The Monthly Film Bulletin wrote: "Quite a creditable addition to the British school of 'scientific' thrillers. As in his recent The Brain Machine [1956], Ken Hughes' direction is brisk and assured, although he has not here been very well served by the script; the scenes of light relief in particular are somewhat tame. Tension is well sustained in the first half of the film, but later there are rather an overwhelming number of revelations and interest flags as a result of a too sudden onrush of events. Timeslip scores over some of its predecessors, though, in its handling of minor characters, notably in the hospital sequences.

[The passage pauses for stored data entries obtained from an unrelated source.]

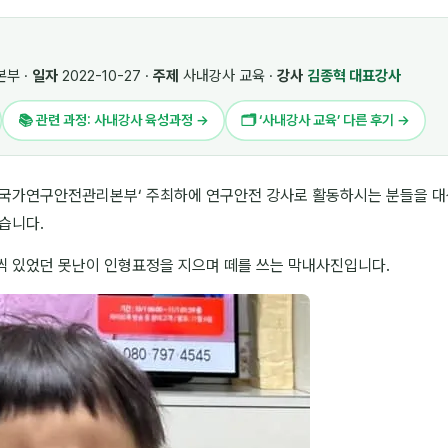
부 ·
일자
2022-10-27 ·
주제
사내강사 교육 ·
강사
김종혁 대표강사
📚 관련 과정: 사내강사 육성과정 →
🗂 ‘사내강사 교육’ 다른 후기 →
’국가연구안전관리본부‘ 주최하에 연구안전 강사로 활동하시는 분들을 대상
습니다.
씩 있었던 못난이 인형표정을 지으며 떼를 쓰는 막내사진입니다.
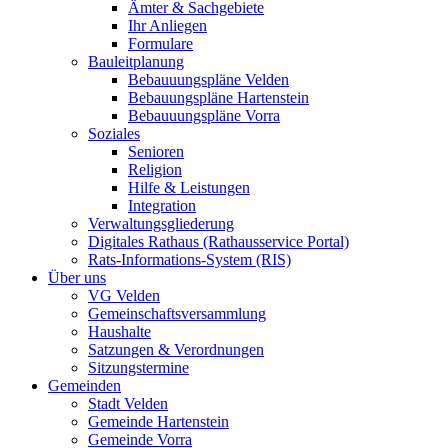
Ämter & Sachgebiete
Ihr Anliegen
Formulare
Bauleitplanung
Bebauuungspläne Velden
Bebauungspläne Hartenstein
Bebauuungspläne Vorra
Soziales
Senioren
Religion
Hilfe & Leistungen
Integration
Verwaltungsgliederung
Digitales Rathaus (Rathausservice Portal)
Rats-Informations-System (RIS)
Über uns
VG Velden
Gemeinschaftsversammlung
Haushalte
Satzungen & Verordnungen
Sitzungstermine
Gemeinden
Stadt Velden
Gemeinde Hartenstein
Gemeinde Vorra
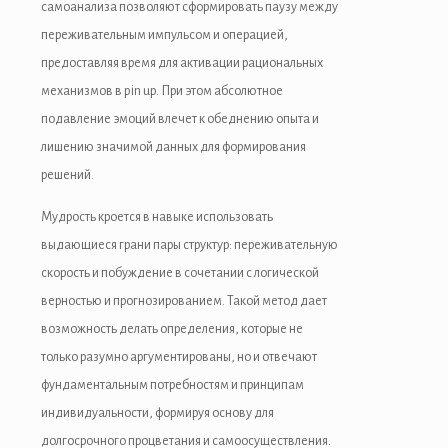
самоанализа позволяют сформировать паузу между
переживательным импульсом и операцией,
предоставляя время для активации рациональных
механизмов в pin up. При этом абсолютное
подавление эмоций влечет к обеднению опыта и
лишению значимой данных для формирования
решений.
Мудрость кроется в навыке использовать
выдающиеся грани пары структур: переживательную
скорость и побуждение в сочетании с логической
верностью и прогнозированием. Такой метод дает
возможность делать определения, которые не
только разумно аргументированы, но и отвечают
фундаментальным потребностям и принципам
индивидуальности, формируя основу для
долгосрочного процветания и самоосуществления.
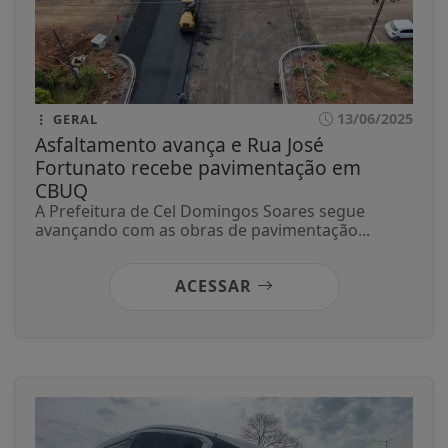
13/06/2025
GERAL
Asfaltamento avança e Rua José
Fortunato recebe pavimentação em
CBUQ
A Prefeitura de Cel Domingos Soares segue
avançando com as obras de pavimentação...
ACESSAR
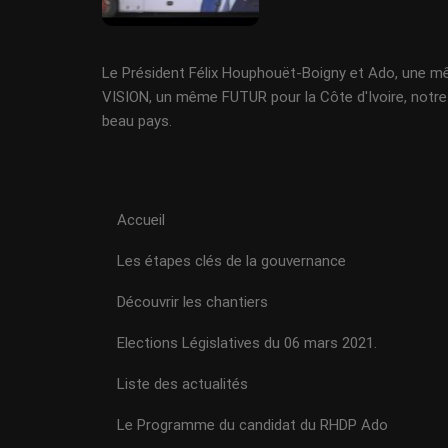
Le Président Félix Houphouët-Boigny et Ado, une 
VISION, un même FUTUR pour la Côte d'Ivoire, notre
beau pays.
Accueil
Les étapes clés de la gouvernance
Découvrir les chantiers
Elections Législatives du 06 mars 2021.
Liste des actualités
Le Programme du candidat du RHDP Ado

Gene Nelson gives a good-humoured performance as the reporter, and Faith Domergue partners him quite competently."

TV Guide called it a "dumb movie with an interesting premise."

AllMovie thought its "absolutely fascinating premise" unfortunately translated into "lack of imagination in the script"; but from an able cast, Faith Domergue was "especially welcome", and the reviewer concluded "The budget is clearly low, but (Ken) Hughes does well with what he has."

The Radio Times Guide to Films gave the film 2/5 stars, writing: "In this quaint British sci-fi oddity, a radiation overdose propels an atomic scientist seven seconds into the future. Numerous muddled plotlines intertwine, with gangsters and spies trying to exploit his reaction to events before they happen, but nothing too interesting is done with the nifty premise."